YOUR TASK:
Transcribe the whole listing without a single picture.
====================
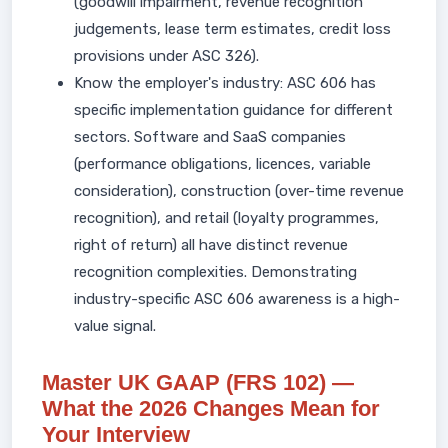
(goodwill impairment, revenue recognition
judgements, lease term estimates, credit loss
provisions under ASC 326).
Know the employer's industry: ASC 606 has
specific implementation guidance for different
sectors. Software and SaaS companies
(performance obligations, licences, variable
consideration), construction (over-time revenue
recognition), and retail (loyalty programmes,
right of return) all have distinct revenue
recognition complexities. Demonstrating
industry-specific ASC 606 awareness is a high-
value signal.
Master UK GAAP (FRS 102) —
What the 2026 Changes Mean for
Your Interview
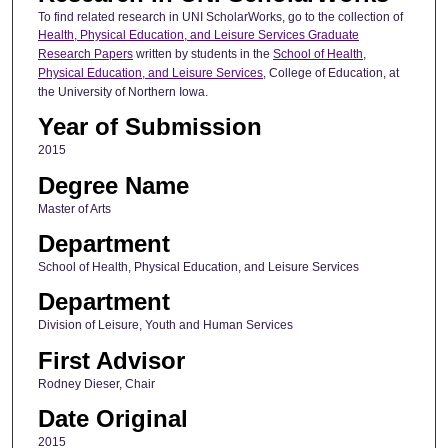
To find related research in UNI ScholarWorks, go to the collection of
Health, Physical Education, and Leisure Services Graduate
Research Papers
written by students in the
School of Health,
Physical Education, and Leisure Services
, College of Education, at
the University of Northern Iowa.
Year of Submission
2015
Degree Name
Master of Arts
Department
School of Health, Physical Education, and Leisure Services
Department
Division of Leisure, Youth and Human Services
First Advisor
Rodney Dieser, Chair
Date Original
2015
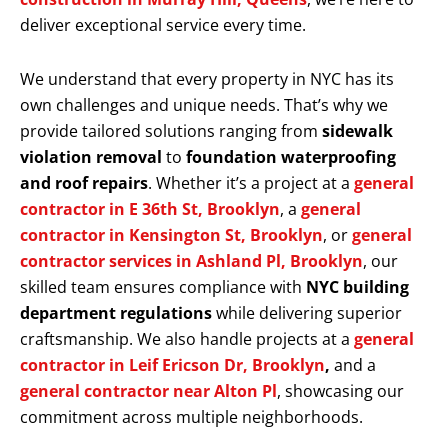
deliver exceptional service every time.
We understand that every property in NYC has its
own challenges and unique needs. That’s why we
provide tailored solutions ranging from
sidewalk
violation removal
to
foundation waterproofing
and roof repairs
. Whether it’s a project at a
general
contractor in E 36th St, Brooklyn
, a
general
contractor in Kensington St, Brooklyn
, or
general
contractor services in Ashland Pl, Brooklyn
, our
skilled team ensures compliance with
NYC building
department regulations
while delivering superior
craftsmanship. We also handle projects at a
general
contractor in Leif Ericson Dr, Brooklyn
,
and a
general contractor near Alton Pl
, showcasing our
commitment across multiple neighborhoods.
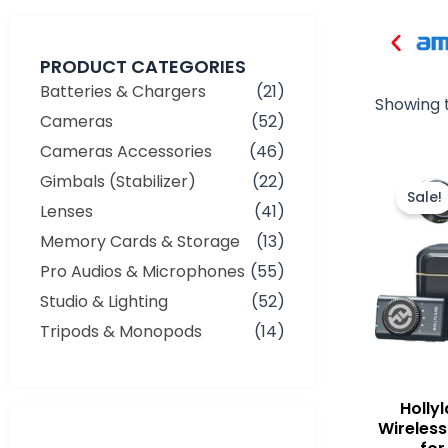
PRODUCT CATEGORIES
Batteries & Chargers
(21)
Showing t
Cameras
(52)
Cameras Accessories
(46)
Gimbals (Stabilizer)
(22)
Sale!
Lenses
(41)
Memory Cards & Storage
(13)
Pro Audios & Microphones
(55)
Studio & Lighting
(52)
Tripods & Monopods
(14)
Holly
Min
Max
Wireless
price
price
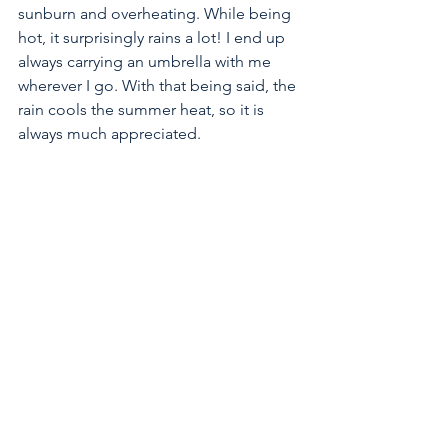
sunburn and overheating. While being 
hot, it surprisingly rains a lot! I end up 
always carrying an umbrella with me 
wherever I go. With that being said, the 
rain cools the summer heat, so it is 
always much appreciated.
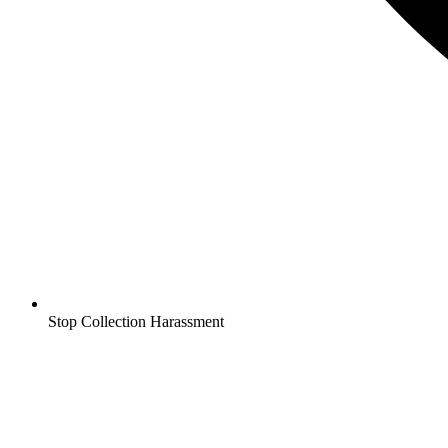
Stop Collection Harassment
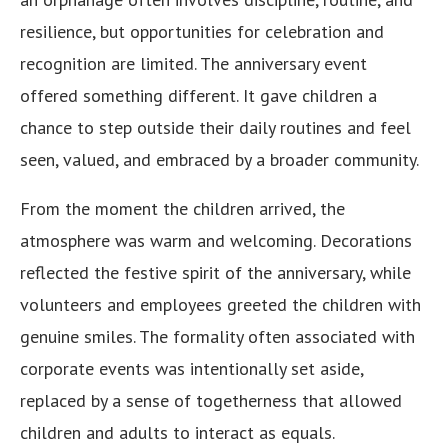
resilience, but opportunities for celebration and
recognition are limited. The anniversary event
offered something different. It gave children a
chance to step outside their daily routines and feel
seen, valued, and embraced by a broader community.
From the moment the children arrived, the
atmosphere was warm and welcoming. Decorations
reflected the festive spirit of the anniversary, while
volunteers and employees greeted the children with
genuine smiles. The formality often associated with
corporate events was intentionally set aside,
replaced by a sense of togetherness that allowed
children and adults to interact as equals.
====================
PROBLEM SOLUTION:
(goodwill impairment, revenue recognition
judgements, lease term estimates, credit loss
provisions under ASC 326).
Know the employer's industry: ASC 606 has
specific implementation guidance for different
sectors. Software and SaaS companies
(performance obligations, licences, variable
consideration), construction (over-time revenue
recognition), and retail (loyalty programmes,
right of return) all have distinct revenue
recognition complexities. Demonstrating
industry-specific ASC 606 awareness is a high-
value signal.
Master UK GAAP (FRS 102) —
What the 2026 Changes Mean for
Your Interview
To find related research in UNI ScholarWorks, go to the collection of
Health, Physical Education, and Leisure Services Graduate
Research Papers
written by students in the
School of Health,
Physical Education, and Leisure Services
, College of Education, at
the University of Northern Iowa.
Year of Submission
2015
Degree Name
Master of Arts
Department
School of Health, Physical Education, and Leisure Services
Department
Division of Leisure, Youth and Human Services
First Advisor
Rodney Dieser, Chair
Date Original
2015
deliver exceptional service every time.
We understand that every property in NYC has its
own challenges and unique needs. That’s why we
provide tailored solutions ranging from
sidewalk
violation removal
to
foundation waterproofing
and roof repairs
. Whether it’s a project at a
general
contractor in E 36th St, Brooklyn
, a
general
contractor in Kensington St, Brooklyn
, or
general
contractor services in Ashland Pl, Brooklyn
, our
skilled team ensures compliance with
NYC building
department regulations
while delivering superior
craftsmanship. We also handle projects at a
general
contractor in Leif Ericson Dr, Brooklyn
,
and a
general contractor near Alton Pl
, showcasing our
commitment across multiple neighborhoods.
PRODUCT CATEGORIES
Batteries & Chargers
(21)
Showing t
Cameras
(52)
Cameras Accessories
(46)
Gimbals (Stabilizer)
(22)
Sale!
Lenses
(41)
Memory Cards & Storage
(13)
Pro Audios & Microphones
(55)
Studio & Lighting
(52)
Tripods & Monopods
(14)
Holly
Min
Max
Wireless
price
price
sunburn and overheating. While being 
hot, it surprisingly rains a lot! I end up 
always carrying an umbrella with me 
wherever I go. With that being said, the 
rain cools the summer heat, so it is 
always much appreciated.
Stop Collection Harassment
resilience, but opportunities for celebration and
recognition are limited. The anniversary event
offered something different. It gave children a
chance to step outside their daily routines and feel
seen, valued, and embraced by a broader community.
From the moment the children arrived, the
atmosphere was warm and welcoming. Decorations
reflected the festive spirit of the anniversary, while
volunteers and employees greeted the children with
genuine smiles. The formality often associated with
corporate events was intentionally set aside,
replaced by a sense of togetherness that allowed
children and adults to interact as equals.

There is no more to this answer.